Wednesday, April Wednesday, 2013

Shake-And-Wake PCB Board Design

Here's something I've been working on for a little while. My friends Scott and JD designed a neat digital snow globe that uses an OLED display in the base. Obviously it should turn on when you shake it!

So I helped them out by designing the power conditioning board you see here. Its function is simple – turn on the power when it feels a shake – but it took some pretty sophisticated electronics to get there from a battery. First of all it uses a LIPO battery, which takes some care to charge and discharge – if you are not careful you can ruin it by discharging it too much, or worse, set it on fire by improperly charging it. Fortunately this is a very common problem so there are dedicated charging circuits to do exactly that: I used a MAX1555 IC.

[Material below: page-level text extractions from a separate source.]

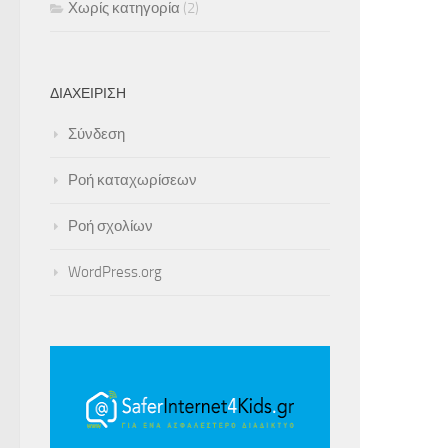
Χωρίς κατηγορία
(2)
ΔΙΑΧΕΊΡΙΣΗ
Σύνδεση
Ροή καταχωρίσεων
Ροή σχολίων
WordPress.org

The OLED display needs a solid 5.0 volts, but the battery puts out 3.7 volts which diminishes as it discharges, so I added a switching power supply using a TI TPS61200 boost converter circuit to provide a steady voltage regardless of battery charge.

Finally, the circuit needs to wake when shaken, so there's a LIS331HH accelerometer that can detect motion. This one has a low-power mode so we can put everything else to sleep to save battery power. There's an annoying bootstrapping problem: we need to wake up the OLED module the first time to program the accelerometer to wake us up again, so there's a little additional circuit to do that: a diode-OR gate in what Don Lancaster called MML (for "Mickey Mouse Logic"). This turns on the boost converter if the charging voltage is present, or if the accelerometer sends a wake-up signal.


So we made 100 of these as gifts for the new Exploratorium VIP opening on Tuesday night. I'll have more pictures and info when I get one for myself, as I fail at being a VIP!